Address all the technical issues/discussion in the letter

Case Study

Assume that you are a graduate accountant working for Highend Accountants, a public accounting firm located at 203 York Street Sydney, NSW 2000. The manager of your firm, Mr. John Little asked you to draft a letter in response to an email received from Ms. Michelle Smith, the managing director of Lowsales Ltd in response to various key accounting issues. Make sure you include any references from AASBs, Corporations Act and relevant websites.

The following email was sent from Ms. Michelle Smith to John Little.

Dear John,

Thank you for your phone call this morning. As discussed, we have recently hired a new chief accountant for our group who is concerned about three matters.

Firstly, the chief accountant expressed his concerns to the Board that there were no deferred tax accounts. The chairperson said that we should not be wasting our time on future tax consequences because there are far more important issues for us to focus on. The company pay taxes every quarter, is this not sufficient? Could you please explain this issue? As I said, we are all non- accountants, and therefore an example would be great.

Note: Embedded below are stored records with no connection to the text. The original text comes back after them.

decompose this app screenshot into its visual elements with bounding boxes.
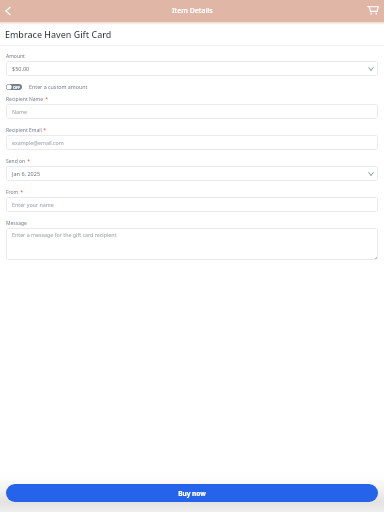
button[interactable]: Enter a message for the gift card recipi… <box>6 228 378 260</box>
staticText: Buy now <box>178 489 206 498</box>
staticText: Message <box>6 220 27 226</box>
staticText: Enter your name <box>12 201 54 208</box>
staticText: Amount <box>6 53 25 59</box>
staticText: Jan 6, 2025 <box>12 170 41 177</box>
staticText: * <box>26 158 31 164</box>
staticText: Item Details <box>172 6 213 16</box>
staticText: Embrace Haven Gift Card <box>5 28 112 40</box>
button[interactable]: Enter your name <box>6 197 378 212</box>
button[interactable]: example@email.com <box>6 135 378 150</box>
staticText: * <box>42 127 47 133</box>
staticText: Recipient Email <box>6 127 42 133</box>
staticText: OFF <box>13 85 21 90</box>
button[interactable]: $50.00 <box>6 61 378 76</box>
staticText: Send on <box>6 158 26 164</box>
staticText: Enter a message for the gift card recipi… <box>12 231 117 238</box>
staticText: From <box>6 189 19 195</box>
button[interactable]: Jan 6, 2025 <box>6 166 378 181</box>
staticText: Name <box>12 108 27 115</box>
staticText: Recipient Name <box>6 96 44 102</box>
staticText: * <box>19 189 24 195</box>
staticText: $50.00 <box>12 65 30 72</box>
staticText: example@email.com <box>12 139 64 146</box>
button[interactable]: Shopping cart <box>366 4 380 18</box>
button[interactable]: Custom amount toggle, off <box>6 84 22 90</box>
button[interactable]: Back <box>1 4 15 18</box>
button[interactable]: Buy now <box>6 484 378 502</box>
staticText: * <box>44 96 49 102</box>
staticText: Enter a custom amount <box>29 83 88 90</box>
button[interactable]: Name <box>6 104 378 119</box>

The chief accountant raised a second matter about the recording of revenue. For example, Lowsales Ltd executes a contract to sell and install machinery for our customer, Gregory Ltd to support their dam construction project. The sales price charged for the machine, installation and ongoing support is $6,000,000. The terms state that Gregory Ltd will pay for the machine immediately (fair value of the machinery is $5,000,000). The installation will take approximately 3 months to complete (fair value of installation is $1,000,000). In addition, Lowsales Ltd have agreed to provide Gregory Ltd with 24 months of ongoing technical suppoort (fair value of technical supportt is $100,000).

In the accounts of Lowsales Ltd revenue of $6,000,000 (on the date the contract was exchanged) was recorded. However, the chief accountant requests that Lowsales Ltd should apply the five-step model per the accounting standard to record the revenue. Can you explain the five-step using the above example?

The accountant raised a third point. He recommended that Lowsales Ltd adopt the revaluation method for property, plant and equipment instead of our current cost method. Can you explain what is the difference between the cost method and the revaluation method? I am also not sure how this affects our financial statements. Could you please explain how this may impact our financial statements? Our board thinks that the revaluation method is better as we can increase company asset values anytime and therefore it will attract more new investors. Is this correct?